El hombre salió de la celda donde tenía una visita íntima, buscó a un guardiacárcel y le dijo que había matado a su pareja. Fue ayer en el penal de Villa Las Rosas, en Salta. El femicida Gabriel Herrera volvió a matar, por segunda vez, durante una visita en la cárcel.

Todo ocurrió poco después de las 14, cuando Andrea Neri entró al penal y se encontró con Herrera. Llevaba al hijo de ambos de apenas dos meses. Fueron a la celda 372 y estaban solos porque iban a tener una reunión íntima.

Al poco tiempo, Herrera salió de la celda con el bebé en brazos y anunció lo que había hecho.

En Salta aún no se explican cómo fue que el preso tenía autorización para mantener encuentros íntimos con los antecedentes que tenía: en 2006, Herrera asesinó a su entonces esposa Verónica Castro durante una visita en la cárcel de Metán, donde estaba preso por estafa y robo calificado.

Apenas conocido el femicidio, el Gobierno de Salta dispuso la intervención del penal, desplazó a su jefe y ordenó investigar el caso. Este viernes se conoció que Andrea murió de varias heridas punzo cortantes en la zona del cuello, provocadas con un tallador de madera, una herramienta que se usa en los talleres de carpintería.

Dos familias, el mismo drama

Ayer, en las afueras del penal, un hombre y una mujer se fundieron en un abrazo y lloraron juntos. Eran el papá de Andrea y Ángelica Jorge, la mamá de la mujer que Herrera mató hace 10 años.

Angélica relató que meses atrás se encontró con Andrea en el penal y tuvieron un breve diálogo, que reprodujo El Tribuno.

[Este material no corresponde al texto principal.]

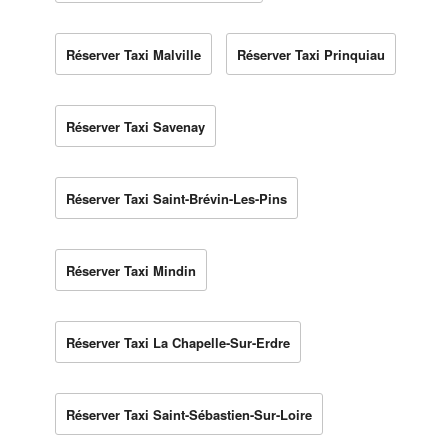
Réserver Taxi Malville
Réserver Taxi Prinquiau
Réserver Taxi Savenay
Réserver Taxi Saint-Brévin-Les-Pins
Réserver Taxi Mindin
Réserver Taxi La Chapelle-Sur-Erdre
Réserver Taxi Saint-Sébastien-Sur-Loire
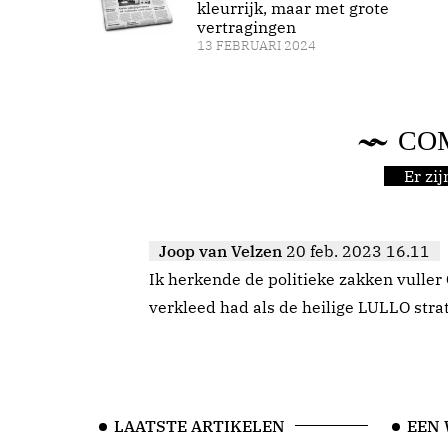
kleurrijk, maar met grote
vertragingen
13 FEBRUARI 2024
CO
Er zi
Joop van Velzen
20 feb. 2023 16.11
Ik herkende de politieke zakken vuller 
verkleed had als de heilige LULLO str
LAATSTE ARTIKELEN
EEN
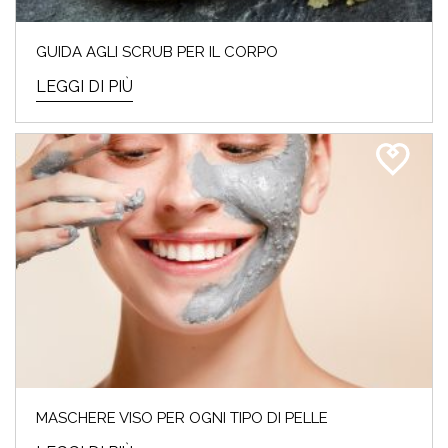
SCOPRI QUAL È LA TUA
PALETTE!
GUIDA AGLI SCRUB PER IL CORPO
LEGGI DI PIÙ
Che cos'è l'Armocromia: ad ogni stagione i
suoi colori "amici". Ti sei mai domandat*
perchè alc...
LEGGI DI PIÙ
FESTA DELLA MAMMA –
MASCHERE VISO PER OGNI TIPO DI PELLE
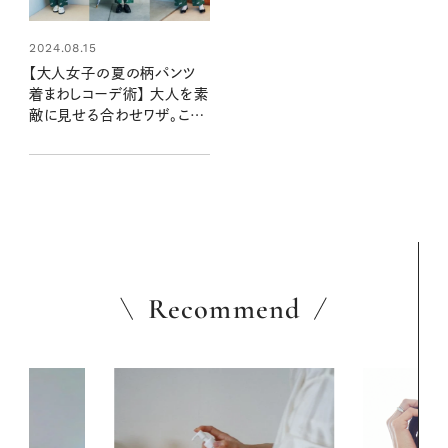
2024.08.15
【大人女子の夏の柄パンツ
着まわしコーデ術】 大人を素
敵に見せる合わせワザ。こう
重ねると素敵です！
Recommend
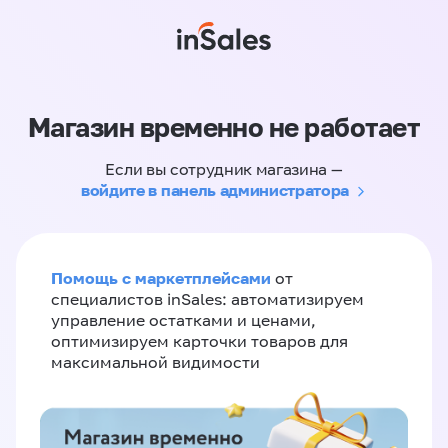
Магазин временно не работает
Если вы сотрудник магазина —
войдите в панель администратора
Помощь с маркетплейсами
от
специалистов inSales: автоматизируем
управление остатками и ценами,
оптимизируем карточки товаров для
максимальной видимости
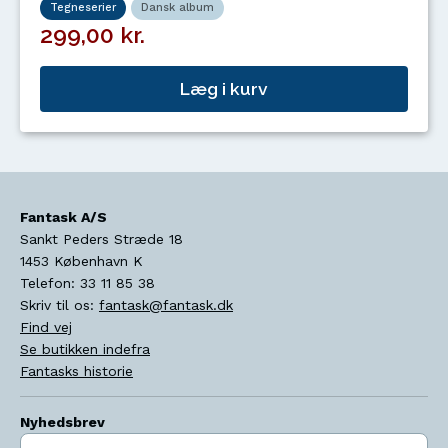
Tegneserier
Dansk album
299,00 kr.
Læg i kurv
Fantask A/S
Sankt Peders Stræde 18
1453
København K
Telefon:
33 11 85 38
Skriv til os:
fantask@fantask.dk
Find vej
Se butikken indefra
Fantasks historie
Nyhedsbrev
Indtast søgeord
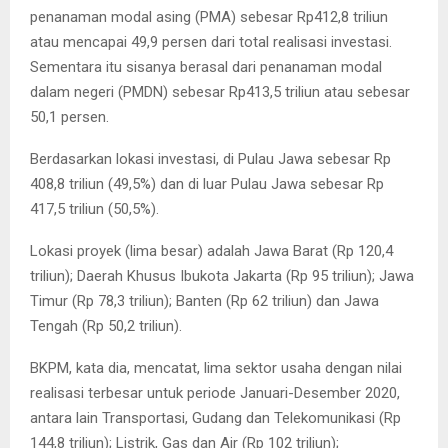
penanaman modal asing (PMA) sebesar Rp412,8 triliun
atau mencapai 49,9 persen dari total realisasi investasi.
Sementara itu sisanya berasal dari penanaman modal
dalam negeri (PMDN) sebesar Rp413,5 triliun atau sebesar
50,1 persen.
Berdasarkan lokasi investasi, di Pulau Jawa sebesar Rp
408,8 triliun (49,5%) dan di luar Pulau Jawa sebesar Rp
417,5 triliun (50,5%).
Lokasi proyek (lima besar) adalah Jawa Barat (Rp 120,4
triliun); Daerah Khusus Ibukota Jakarta (Rp 95 triliun); Jawa
Timur (Rp 78,3 triliun); Banten (Rp 62 triliun) dan Jawa
Tengah (Rp 50,2 triliun).
BKPM, kata dia, mencatat, lima sektor usaha dengan nilai
realisasi terbesar untuk periode Januari-Desember 2020,
antara lain Transportasi, Gudang dan Telekomunikasi (Rp
144,8 triliun); Listrik, Gas dan Air (Rp 102 triliun);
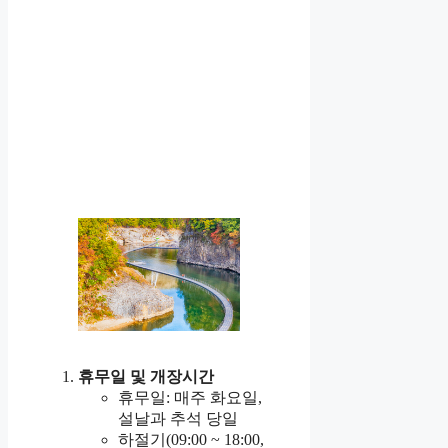
휴무일 및 개장시간
휴무일: 매주 화요일,
설날과 추석 당일
하절기(09:00 ~ 18:00,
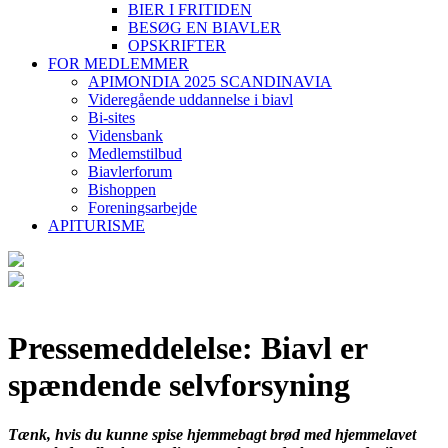
BIER I FRITIDEN
BESØG EN BIAVLER
OPSKRIFTER
FOR MEDLEMMER
APIMONDIA 2025 SCANDINAVIA
Videregående uddannelse i biavl
Bi-sites
Vidensbank
Medlemstilbud
Biavlerforum
Bishoppen
Foreningsarbejde
APITURISME
Pressemeddelelse: Biavl er
spændende selvforsyning
Tænk, hvis du kunne spise hjemmebagt brød med hjemmelavet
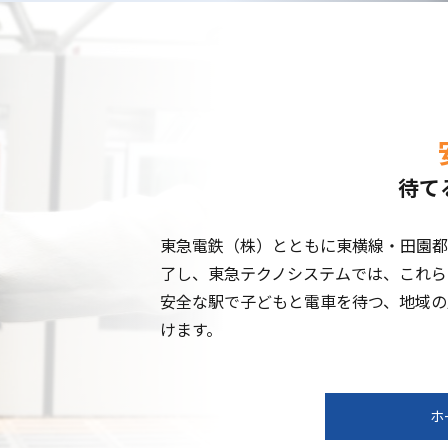
待て
東急電鉄（株）とともに東横線・田園都
了し、東急テクノシステムでは、これら
安全な駅で子どもと電車を待つ、地域の
けます。
ホ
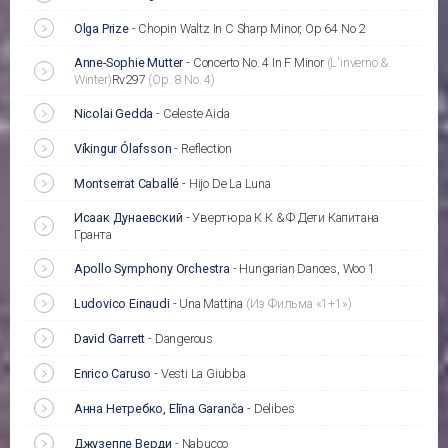
Olga Prize
-
Chopin Waltz In C Sharp Minor, Op 64 No 2
Anne-Sophie Mutter
-
Concerto No. 4 In F Minor
(L'inverno &
Winter)
Rv297
(Op. 8 No. 4)
Nicolai Gedda
-
Celeste Aida
Víkingur Ólafsson
-
Reflection
Montserrat Caballé
-
Hijo De La Luna
Исаак Дунаевский
-
Увертюра К К & Ф Дети Капитана
Гранта
Apollo Symphony Orchestra
-
Hungarian Dances, Woo 1
Ludovico Einaudi
-
Una Mattina
(Из Фильма «1+1»)
David Garrett
-
Dangerous
Enrico Caruso
-
Vesti La Giubba
Анна Нетребко, Elīna Garanča
-
Delibes
Джузеппе Верди
-
Nabucco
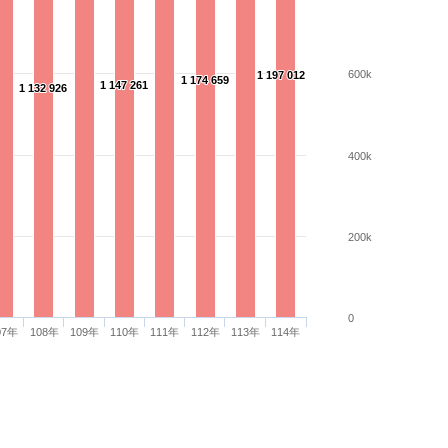
600k
1 197 012
1 197 012
1 174 659
1 174 659
1 147 261
1 147 261
1 132 926
1 132 926
400k
200k
0
07年
108年
109年
110年
111年
112年
113年
114年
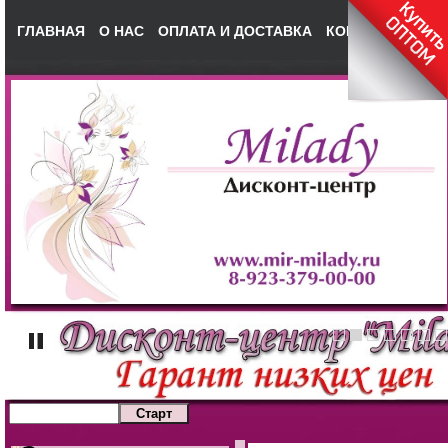
ГЛАВНАЯ
О НАС
ОПЛАТА И ДОСТАВКА
КОНТАКТЫ
НА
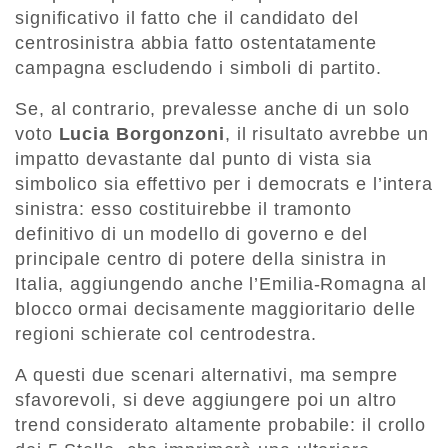
significativo il fatto che il candidato del
centrosinistra abbia fatto ostentatamente
campagna escludendo i simboli di partito.
Se, al contrario, prevalesse anche di un solo
voto
Lucia Borgonzoni
, il risultato avrebbe un
impatto devastante dal punto di vista sia
simbolico sia effettivo per i democrats e l’intera
sinistra: esso costituirebbe il tramonto
definitivo di un modello di governo e del
principale centro di potere della sinistra in
Italia, aggiungendo anche l’Emilia-Romagna al
blocco ormai decisamente maggioritario delle
regioni schierate col centrodestra.
A questi due scenari alternativi, ma sempre
sfavorevoli, si deve aggiungere poi un altro
trend considerato altamente probabile: il crollo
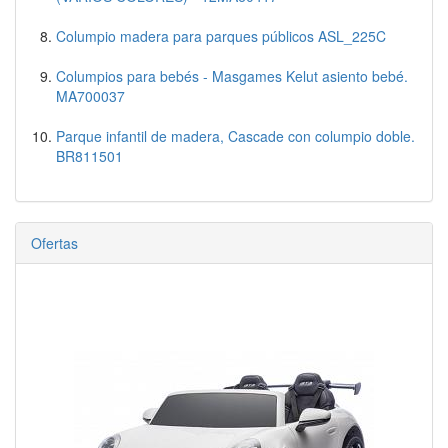
Columpio madera para parques públicos ASL_225C
Columpios para bebés - Masgames Kelut asiento bebé.
MA700037
Parque infantil de madera, Cascade con columpio doble.
BR811501
Ofertas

- ¿De cuántos meses estás?

- Ocho.

- ¿Estás cansada?

- Sí...

- ¿Vos lo venís a ver a Herrera, no?

- Sí.

- Mirá, ¿sabés qué? Yo soy la mamá de Verónica Castro, la chica que él mató en Metán. Tené cuidado, hija. Ese tipo no sirve, no entrés, no lo vengás a ver más. No sirve. Ese chico es un asesino.

Apenas supo del nuevo femicidio, Angélica fue a ver a los familiares de Andrea. "Así como me dejó hace diez años a mí con dos nietos, ahora dejó a su hijito sin madre", dijo la mujer.

El 26 de marzo de 2006 Herrera mató a su hija, quien había ido a visitarla junto a sus dos hijos de 9 y 4 años y su madre. Herrera dijo que se sentía mal y Verónica fue a acompañarlo a la enfermería.

"Él la llevó por un lugar, habló con un guardia, la hizo pasar como para una visita privada y ahí le dio contra la pared, la tiró al suelo y con una remera roja la ahorcó", recordó Angélica.

Subordinación

"Una oportunidad no se le niega a nadie", "hay que saber perdonar", "si se arrepiente de sus pecados entonces ya está en el buen camino", "los milagros existen", "el amor todo lo puede". En un análisis sobre lo ocurrido, el psiquiatra Enrique Stola menciona esas creencias arraigadas.

"Los macho-violentos son estafadores afectivos, increíblemente egoístas que solo desean valorizarse a sí mismo siendo dueños y señores de la vida de las mujeres. Ellas realmente se enamoran y los desean. Les sucede lo que a todas las personas que cuando nos enamoramos estamos sumamente vulnerables y no imaginamos que el otro puede manipularnos, generarnos culpa y confusión, agredirnos psicológicamente, sexualmente y llegar a golpearnos o matarnos", escribió Stola.

"Cuando la mujer empieza a darse cuenta de que algo está mal ya es tarde, ya se encuentra en una posición de subordinación, de dependencia del dominante macho-violento”, añade.